Determine how many lines of the records include "神奈川県", and answer with the number alone.

Working data Start Marker

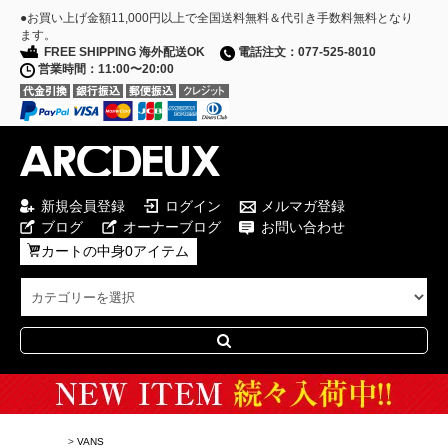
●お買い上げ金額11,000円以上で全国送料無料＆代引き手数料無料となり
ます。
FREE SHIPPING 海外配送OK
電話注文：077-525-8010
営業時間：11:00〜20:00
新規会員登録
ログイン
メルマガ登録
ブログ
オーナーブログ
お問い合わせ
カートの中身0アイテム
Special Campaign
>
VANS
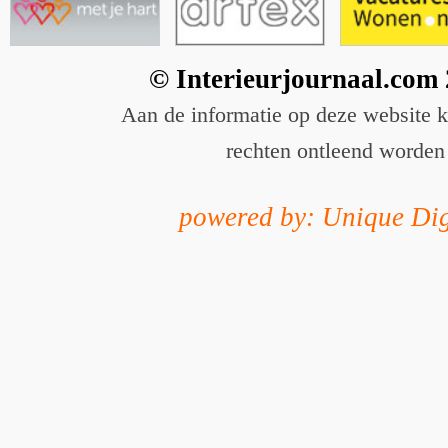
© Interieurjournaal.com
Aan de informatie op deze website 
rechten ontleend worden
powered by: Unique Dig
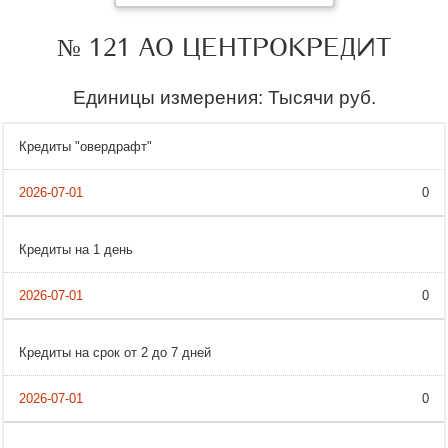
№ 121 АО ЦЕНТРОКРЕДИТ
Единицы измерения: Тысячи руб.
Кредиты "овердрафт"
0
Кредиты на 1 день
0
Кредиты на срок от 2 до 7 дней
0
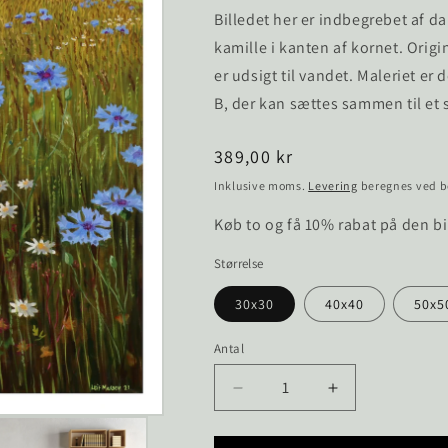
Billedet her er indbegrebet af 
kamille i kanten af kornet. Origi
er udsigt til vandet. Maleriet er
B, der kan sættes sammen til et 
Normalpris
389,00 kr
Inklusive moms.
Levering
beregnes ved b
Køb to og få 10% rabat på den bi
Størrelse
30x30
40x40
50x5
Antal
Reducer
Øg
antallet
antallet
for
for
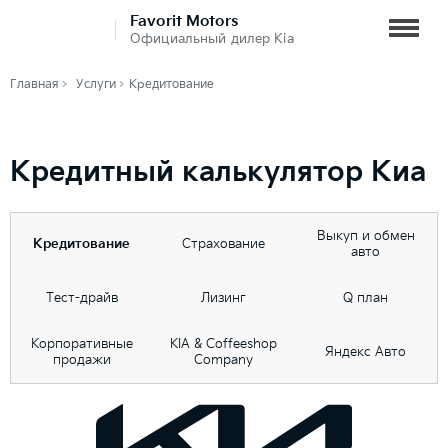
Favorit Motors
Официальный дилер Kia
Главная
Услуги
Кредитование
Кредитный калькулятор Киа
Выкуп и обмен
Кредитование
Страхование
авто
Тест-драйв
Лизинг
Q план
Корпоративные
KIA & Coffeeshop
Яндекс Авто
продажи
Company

Working data End Marker
Working data Start Marker

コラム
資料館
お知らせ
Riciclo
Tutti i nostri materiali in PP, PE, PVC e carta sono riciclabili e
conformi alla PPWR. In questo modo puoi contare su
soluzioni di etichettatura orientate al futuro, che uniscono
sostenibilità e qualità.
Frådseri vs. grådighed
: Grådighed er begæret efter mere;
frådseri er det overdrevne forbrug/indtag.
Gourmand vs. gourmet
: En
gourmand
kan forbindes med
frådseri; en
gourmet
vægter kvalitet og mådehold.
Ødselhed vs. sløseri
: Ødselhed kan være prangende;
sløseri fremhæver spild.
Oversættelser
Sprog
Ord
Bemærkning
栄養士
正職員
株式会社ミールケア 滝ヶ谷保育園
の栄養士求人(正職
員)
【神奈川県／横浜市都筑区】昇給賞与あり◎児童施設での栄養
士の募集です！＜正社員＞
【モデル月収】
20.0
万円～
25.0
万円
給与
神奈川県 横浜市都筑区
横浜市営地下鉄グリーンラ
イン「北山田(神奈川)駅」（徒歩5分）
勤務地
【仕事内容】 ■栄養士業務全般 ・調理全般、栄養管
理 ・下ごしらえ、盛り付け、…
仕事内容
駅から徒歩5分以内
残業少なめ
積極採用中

Working data End Marker

:: Reply ::
2